Lundi 6 octobre 2014, premier jour des travaux du Synode sur la famille, le pape François salue un garde suisse pontifical. © Andreas Solaro / AFP

Le Synode sur la famille s’est achevé le 19 octobre 2014 à Rome. Analyse des différents points abordés et des sujets qui ont divisé les évêques.

À propos de l'article

  • Créé le 21/10/2014
  • Publié par :Gwénola de Coutard et Christophe Henning
  • Édité par :Estelle Couvercelle
  • Publié dans Pèlerin
    n° 6882, du 23 octobre 2014.

Les participants ne sont pas parvenus à se mettre d’accord sur les sujets sensibles comme l’accès aux sacrements des divorcés-remariés et l’accueil des personnes homosexuelles. Mais ils ont adopté un texte qui mobilise les familles, témoigne de l’accueil de toutes les situations et invite toutes les communautés catholiques du monde à poursuivre la réflexion. 

Le pape François voulait un débat libre, il l’a eu. Pendant quinze jours, l’austère salle du synode, avec ses murs sans fenêtre, lambrissés de bois sombre, et ses confortables sièges rouge bordeaux, aura été témoin d’échanges particulièrement vifs entre les presque 200 évêques et cardinaux venus du monde entier, sous le regard d’une cinquantaine d’experts et auditeurs.

« J’ai vécu un moment fort, confie le cardinal André Vingt-Trois, archevêque de Paris. Contrairement à d’autres synodes, où les divergences étaient plus marginales, nous étions cette fois-ci confrontés à des questions pastorales directes, concrètes, où la réalité des situations et les approches théologiques étaient très différentes. »

Vidéo. Entretien du cardinal Vingt-Trois par KTO. Durée : 28 minutes.

 

La famille n’est pas un thème anodin, aux yeux de la presse non plus. La publication du rapport intermédiaire au terme de la première semaine, conformément aux habitudes, a eu un formidable retentissement médiatique dans le monde entier.

Il contenait en effet des formulations et un ton inédits, notamment à l’égard des personnes homosexuelles.

Un état des lieux pour poursuivre la réflexion

Mais ce n’était qu’une base de travail pour leur deuxième semaine prolongeant les discussions en carrefours.

Mécontents de son contenu, de nombreux évêques l’ont amendé et leurs inquiétudes sont sorties du huis clos de la salle du synode, pour gagner les colonnes des journaux.

Samedi 18 octobre 2014, les pères synodaux ont voté un rapport final d’une quinzaine de pages bien plus consensuel.
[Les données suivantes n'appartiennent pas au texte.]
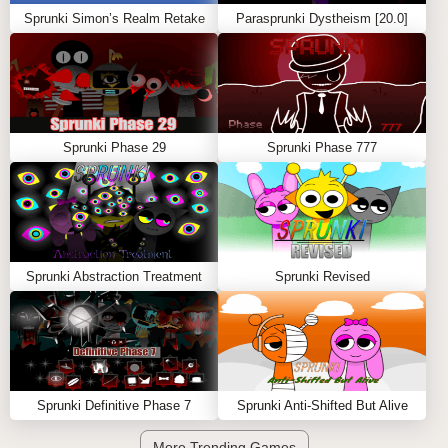
Sprunki Simon’s Realm Retake
Parasprunki Dystheism [20.0]
Sprunki Phase 29
Sprunki Phase 777
Sprunki Abstraction Treatment
Sprunki Revised
Sprunki Definitive Phase 7
Sprunki Anti-Shifted But Alive
More Trending Games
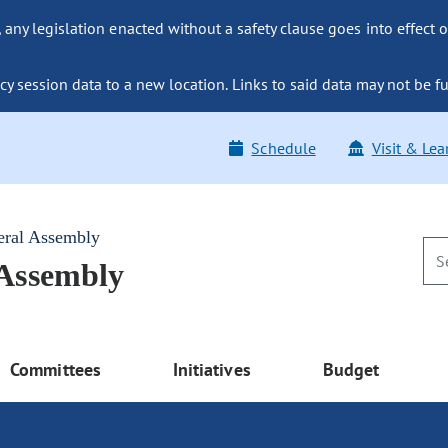
ny legislation enacted without a safety clause goes into effect o
y session data to a new location. Links to said data may not be fu
Schedule
Visit & Lea
eral Assembly
 Assembly
Committees
Initiatives
Budget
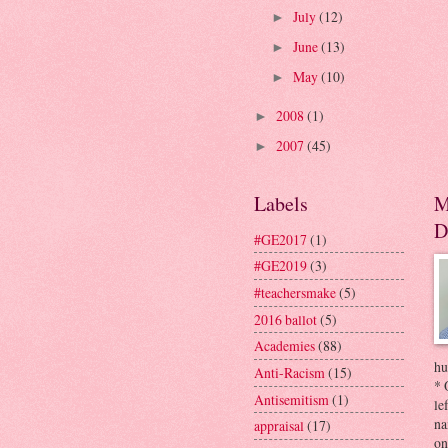
July
(12)
►
June
(13)
►
May
(10)
►
2008
(1)
►
2007
(45)
►
Labels
M
D
#GE2017
(1)
#GE2019
(3)
#teachersmake
(5)
2016 ballot
(5)
Academies
(88)
hu
Anti-Racism
(15)
* 
Antisemitism
(1)
le
na
appraisal
(17)
on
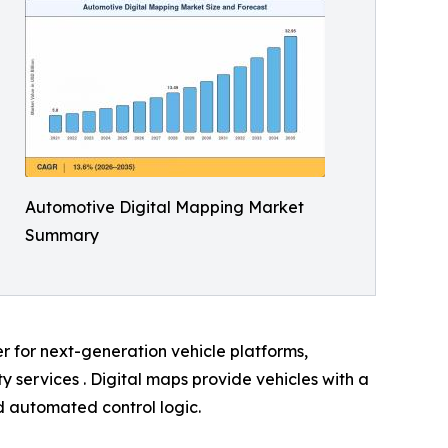
Automotive Digital Mapping Market
Summary
er for next-generation vehicle platforms,
services . Digital maps provide vehicles with a
nd automated control logic.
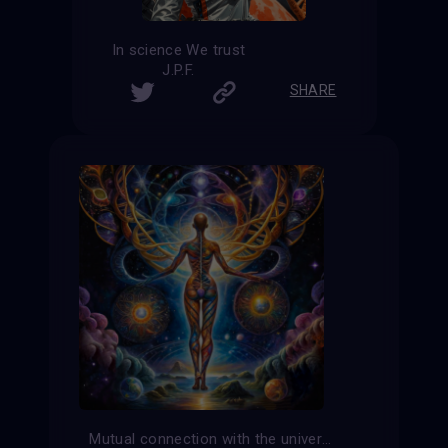
In science We trust
J.P.F.
SHARE
Mutual connection with the universe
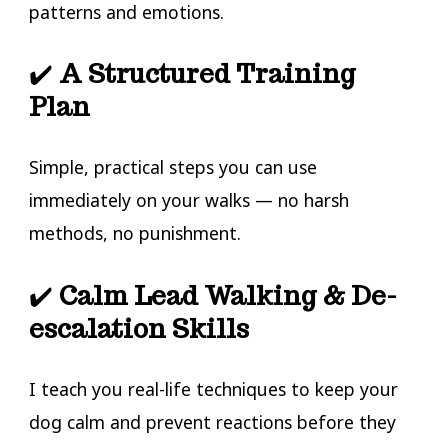
patterns and emotions.
✔️
A Structured Training
Plan
Simple, practical steps you can use
immediately on your walks — no harsh
methods, no punishment.
✔️
Calm Lead Walking & De-
escalation Skills
I teach you real-life techniques to keep your
dog calm and prevent reactions before they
Il ne s’agit pas d’un document magistériel, mais d’un état des lieux pour continuer la réflexion dans les diocèses.

Tweets. Gwénola de Coutard, journaliste à Pèlerin, le 18 octobre 2014.

   

En attendant un second synode sur la famille en 2015, l’Église a montré sa claire volonté de se mettre à l’écoute des fidèles et de partir de la réalité des familles. En témoignent les chantiers qu’elle a ouverts.

Divorcés-remariés : retour à la case départ

C’était le sujet brûlant de ce synode. À tel point que les deux paragraphes qui les mentionnaient dans le document final (le 52 et le 53) n’ont pas été approuvés par la majorité qualifiée requise des 2/3 des pères synodaux.

Mais le pape a voulu qu’ils soient maintenus dans le texte afin que la réflexion persiste.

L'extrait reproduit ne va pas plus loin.